From one nurse to another, it is a privilege to connect with our past nurse trainees who share the very special bond of having completed their training at “The Kids”.
As we celebrate International Nurses Day, what better way to mark the occasion than by recognising and celebrating all that our past nurse trainees have contributed and achieved.
While the training for our modern nursing workforce looks quite different today, many aspects of life as a nurse remain the same. Our nurses continue to bring comfort, relieve pain, fight infection and help our young patients and families feel that little bit less vulnerable.

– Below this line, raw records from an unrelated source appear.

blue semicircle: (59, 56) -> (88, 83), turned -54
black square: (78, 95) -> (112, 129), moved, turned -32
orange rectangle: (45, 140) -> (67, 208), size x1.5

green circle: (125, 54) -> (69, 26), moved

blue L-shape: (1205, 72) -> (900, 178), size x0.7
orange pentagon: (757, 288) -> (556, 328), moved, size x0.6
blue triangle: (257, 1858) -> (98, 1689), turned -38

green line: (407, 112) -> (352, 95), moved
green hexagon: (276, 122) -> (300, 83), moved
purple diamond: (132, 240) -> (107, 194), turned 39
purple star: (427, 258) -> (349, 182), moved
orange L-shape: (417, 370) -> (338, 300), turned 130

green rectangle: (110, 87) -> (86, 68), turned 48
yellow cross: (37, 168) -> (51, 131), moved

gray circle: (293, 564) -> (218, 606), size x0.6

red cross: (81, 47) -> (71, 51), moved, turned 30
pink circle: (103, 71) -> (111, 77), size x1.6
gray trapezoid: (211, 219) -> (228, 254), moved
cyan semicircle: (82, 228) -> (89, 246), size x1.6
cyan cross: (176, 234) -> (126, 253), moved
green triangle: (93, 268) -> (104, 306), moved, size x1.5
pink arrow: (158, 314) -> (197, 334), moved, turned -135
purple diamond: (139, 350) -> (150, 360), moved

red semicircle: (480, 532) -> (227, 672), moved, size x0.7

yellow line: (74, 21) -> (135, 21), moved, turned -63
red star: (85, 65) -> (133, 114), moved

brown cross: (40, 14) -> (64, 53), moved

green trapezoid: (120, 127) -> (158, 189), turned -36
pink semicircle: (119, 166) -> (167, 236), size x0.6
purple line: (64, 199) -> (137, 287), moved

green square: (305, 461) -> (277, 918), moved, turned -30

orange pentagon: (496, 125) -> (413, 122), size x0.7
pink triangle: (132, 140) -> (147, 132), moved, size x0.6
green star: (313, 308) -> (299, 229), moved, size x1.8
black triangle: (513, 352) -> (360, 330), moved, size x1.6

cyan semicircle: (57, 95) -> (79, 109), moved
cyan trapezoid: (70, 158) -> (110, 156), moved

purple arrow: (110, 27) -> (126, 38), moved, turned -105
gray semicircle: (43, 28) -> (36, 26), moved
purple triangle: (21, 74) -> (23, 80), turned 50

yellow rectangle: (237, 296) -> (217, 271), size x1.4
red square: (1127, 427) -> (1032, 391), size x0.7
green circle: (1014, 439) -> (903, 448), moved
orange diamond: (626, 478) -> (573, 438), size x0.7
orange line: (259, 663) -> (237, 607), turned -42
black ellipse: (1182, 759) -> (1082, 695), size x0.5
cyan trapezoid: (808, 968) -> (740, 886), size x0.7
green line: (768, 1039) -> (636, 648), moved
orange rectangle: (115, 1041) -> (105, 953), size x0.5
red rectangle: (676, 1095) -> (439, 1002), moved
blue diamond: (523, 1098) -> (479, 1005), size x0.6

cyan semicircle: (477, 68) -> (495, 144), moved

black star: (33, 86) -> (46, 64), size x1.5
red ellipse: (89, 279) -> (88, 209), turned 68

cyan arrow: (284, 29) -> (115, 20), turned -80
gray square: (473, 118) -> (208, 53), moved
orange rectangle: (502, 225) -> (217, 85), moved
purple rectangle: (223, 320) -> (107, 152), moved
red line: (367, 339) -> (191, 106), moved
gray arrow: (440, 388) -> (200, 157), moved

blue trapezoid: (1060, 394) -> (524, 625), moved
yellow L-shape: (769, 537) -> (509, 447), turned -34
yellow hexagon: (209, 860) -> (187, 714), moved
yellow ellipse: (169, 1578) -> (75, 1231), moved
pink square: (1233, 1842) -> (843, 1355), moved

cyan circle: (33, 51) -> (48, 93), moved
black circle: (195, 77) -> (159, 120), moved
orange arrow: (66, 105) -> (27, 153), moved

I am sure you will find your own stories within these images and I invite you to take a moment to reflect upon these very special and heartfelt memories.
The Adelaide Children’s Hospital, whose foundation stone was laid in 1878, was the first hospital to offer formal training for nurses in a one-year course. Nurses received a small wage and accommodation plus a hospital certificate upon completion. Over the following decades, many public hospitals went on to offer similar on the job training with a few lectures.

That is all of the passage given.